Given data:
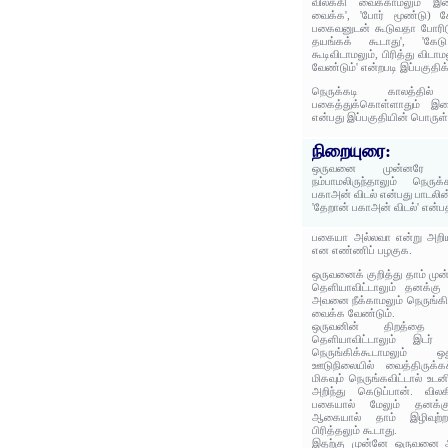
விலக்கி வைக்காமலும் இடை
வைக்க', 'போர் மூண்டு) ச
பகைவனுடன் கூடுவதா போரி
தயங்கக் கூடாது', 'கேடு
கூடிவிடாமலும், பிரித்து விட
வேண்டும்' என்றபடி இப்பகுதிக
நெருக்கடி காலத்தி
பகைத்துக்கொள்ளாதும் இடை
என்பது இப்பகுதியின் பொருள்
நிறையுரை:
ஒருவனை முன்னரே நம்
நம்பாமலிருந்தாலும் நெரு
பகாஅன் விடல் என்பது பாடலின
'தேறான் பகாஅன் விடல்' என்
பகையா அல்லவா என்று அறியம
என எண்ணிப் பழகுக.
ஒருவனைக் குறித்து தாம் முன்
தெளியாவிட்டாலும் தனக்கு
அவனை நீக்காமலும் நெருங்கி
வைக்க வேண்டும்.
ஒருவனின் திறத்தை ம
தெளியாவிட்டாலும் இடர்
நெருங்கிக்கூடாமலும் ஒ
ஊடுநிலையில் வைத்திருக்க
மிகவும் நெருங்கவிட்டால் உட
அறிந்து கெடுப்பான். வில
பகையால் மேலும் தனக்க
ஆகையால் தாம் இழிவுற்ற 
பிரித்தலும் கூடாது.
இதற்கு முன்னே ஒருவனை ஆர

Problem details:
Minus its pictures, the full listing should be copied verbatim.

Task result:
விலக்கி வைக்காமலும் இடை
வைக்க', 'போர் மூண்டு) ச
பகைவனுடன் கூடுவதா போரி
தயங்கக் கூடாது', 'கேடு
கூடிவிடாமலும், பிரித்து விட
வேண்டும்' என்றபடி இப்பகுதிக
நெருக்கடி காலத்தி
பகைத்துக்கொள்ளாதும் இடை
என்பது இப்பகுதியின் பொருள்
நிறையுரை:
ஒருவனை முன்னரே நம்
நம்பாமலிருந்தாலும் நெரு
பகாஅன் விடல் என்பது பாடலின
'தேறான் பகாஅன் விடல்' என்
பகையா அல்லவா என்று அறியம
என எண்ணிப் பழகுக.
ஒருவனைக் குறித்து தாம் முன்
தெளியாவிட்டாலும் தனக்கு
அவனை நீக்காமலும் நெருங்கி
வைக்க வேண்டும்.
ஒருவனின் திறத்தை ம
தெளியாவிட்டாலும் இடர்
நெருங்கிக்கூடாமலும் ஒ
ஊடுநிலையில் வைத்திருக்க
மிகவும் நெருங்கவிட்டால் உட
அறிந்து கெடுப்பான். வில
பகையால் மேலும் தனக்க
ஆகையால் தாம் இழிவுற்ற 
பிரித்தலும் கூடாது.
இதற்கு முன்னே ஒருவனை ஆர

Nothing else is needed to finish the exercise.